Keeping the Story Interesting Interacting with and influencing the events in a story can often make the story less interesting. Most stories are only interesting because a very specific sequence of events occurs. Such sequences tend to include events where the hero makes mistakes or fails in some way. The “right choice” for a good story often isn’t the obvious one. When given a choice, people usually try to decrease tension and conflict (keep the heroes safe, prevent them from failing, etc). This works well in real life but makes for a very dull story. The more choices the player makes, the greater the chance that he’ll eventually turn the story down an uninteresting branch. Once a “mistake” has been made, it can be very difficult to correct it.

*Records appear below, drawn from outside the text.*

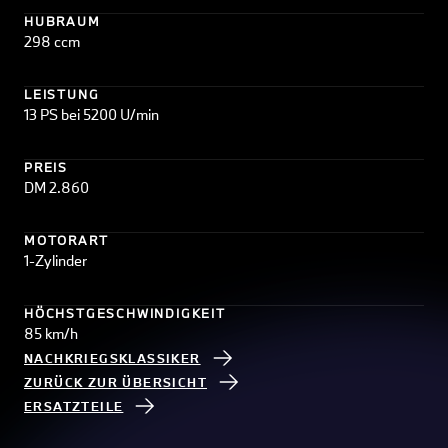
HUBRAUM
298 ccm
LEISTUNG
13 PS bei 5200 U/min
PREIS
DM 2.860
MOTORART
1-Zylinder
HÖCHSTGESCHWINDIGKEIT
85 km/h
NACHKRIEGSKLASSIKER
ZURÜCK ZUR ÜBERSICHT
ERSATZTEILE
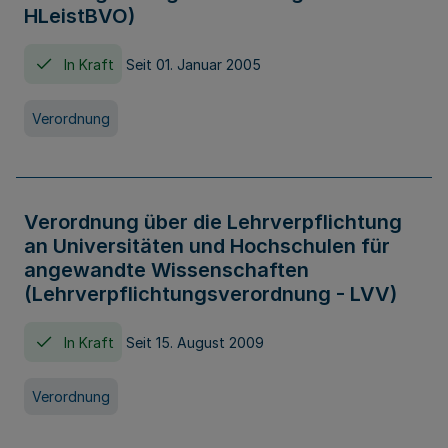
HLeistBVO)
In Kraft
Seit 01. Januar 2005
Verordnung
Verordnung über die Lehrverpflichtung
an Universitäten und Hochschulen für
angewandte Wissenschaften
(Lehrverpflichtungsverordnung - LVV)
In Kraft
Seit 15. August 2009
Verordnung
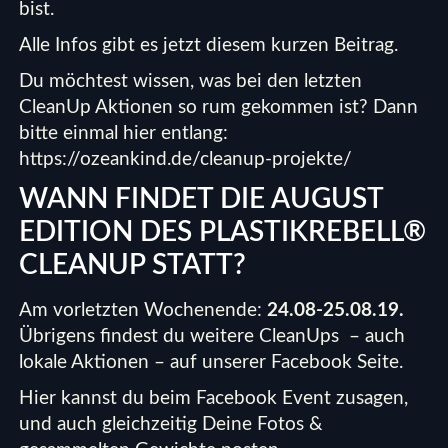
bist.
Alle Infos gibt es jetzt diesem kurzen Beitrag.
Du möchtest wissen, was bei den letzten
CleanUp Aktionen so rum gekommen ist? Dann
bitte einmal hier entlang:
https://ozeankind.de/cleanup-projekte/
WANN FINDET DIE AUGUST
EDITION DES PLASTIKREBELL®
CLEANUP STATT?
Am vorletzten Wochenende:
24.08-25.08.19.
Übrigens findest du weitere CleanUps – auch
lokale Aktionen – auf unserer Facebook Seite.
Hier kannst du beim
Facebook Event
zusagen,
und auch gleichzeitig Deine Fotos &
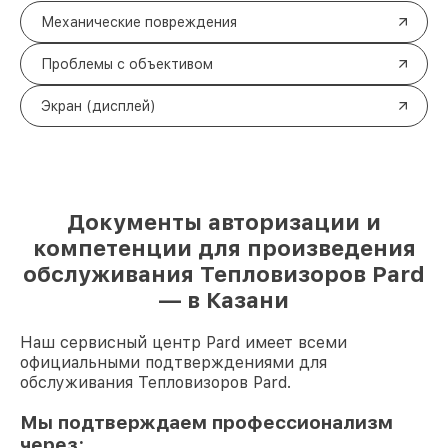
Механические повреждения
Проблемы с объективом
Экран (дисплей)
Документы авторизации и
компетенции для произведения
обслуживания Тепловизоров Pard
— в Казани
Наш сервисный центр Pard имеет всеми
официальными подтверждениями для
обслуживания Тепловизоров Pard.
Мы подтверждаем профессионализм
через:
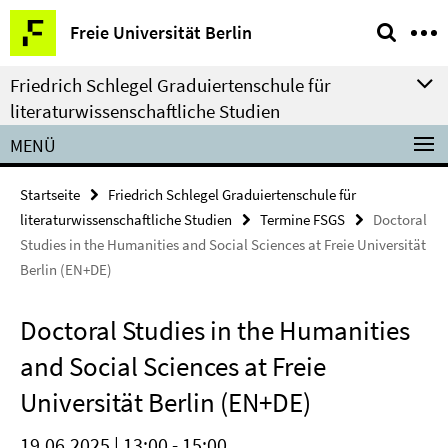
Springe
Service-
Freie Universität Berlin
direkt
Navigation
zu
Friedrich Schlegel Graduiertenschule für
Inhalt
literaturwissenschaftliche Studien
MENÜ
Startseite
Friedrich Schlegel Graduiertenschule für
literaturwissenschaftliche Studien
Termine FSGS
Doctoral
Studies in the Humanities and Social Sciences at Freie Universität
Berlin (EN+DE)
Doctoral Studies in the Humanities
and Social Sciences at Freie
Universität Berlin (EN+DE)
19.06.2025 | 13:00 - 15:00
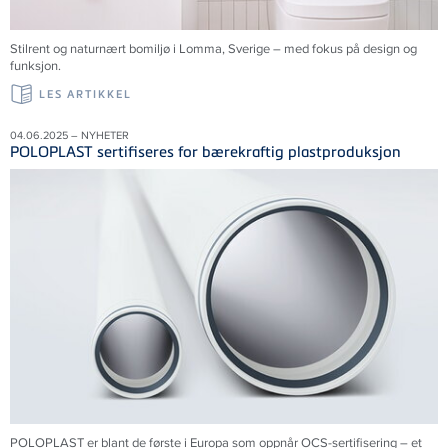
Stilrent og naturnært bomiljø i Lomma,
Sverige
– med fokus på design og
funksjon.
LES ARTIKKEL
04.06.2025 – NYHETER
POLOPLAST sertifiseres for bærekraftig plastproduksjon
POLOPLAST er blant de første i Europa som oppnår OCS-sertifisering – et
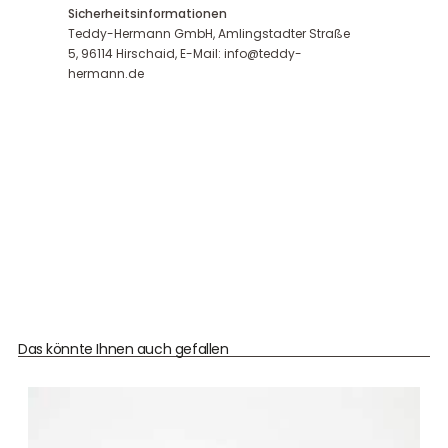
Sicherheitsinformationen
Teddy-Hermann GmbH, Amlingstadter Straße
5, 96114 Hirschaid, E-Mail: info@teddy-
hermann.de
Das könnte Ihnen auch gefallen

Loss of Impact Highly emotional moments in stories, such as the death of an important character, tend to lose much of their impact when the player knows he can always go back and choose a different outcome. Death has such an impact in real life only because of its finality. Death in stories is much the same way. Similarly, the consequences of a mistake are meaningless if you can simply go back and prevent the mistake from ever being made. The more player-driven a story is, the harder it becomes to tell an emotionally moving tale.
The Illusion of Control Players may enjoy feeling as if they’re in control of a story but actually giving them control can significantly detract from the story. Therefor, it’s better to give players an illusion of control by providing them with a lot of control and choice in matters which don’t seriously affect the main plot. This can be done through the use of minor and moderate branches, optional quests, and highly involved gameplay.
Giving the Player What He Wants What the player wants most from a story is simply a good enjoyable story. Too much control can easily make a story less enjoyable. Most players only play through a game once. Therefor, the best way to ensure they enjoy their single play through is to create an engaging traditionally structured story so the player is sure to see the best possible story progression and ending. But is an enjoyable story really what players want most?
Things to Consider Do you think that traditional stories are superior to more highly-player driven ones? Why or why not? Has this information changed your opinion on the matter? Briefly summarize your own thoughts on the key points covered. Can you think of any additional arguments that could be used to support the supremacy of traditional stories? Do you believe that most players want a well written and enjoyable story above all else? Why or why not?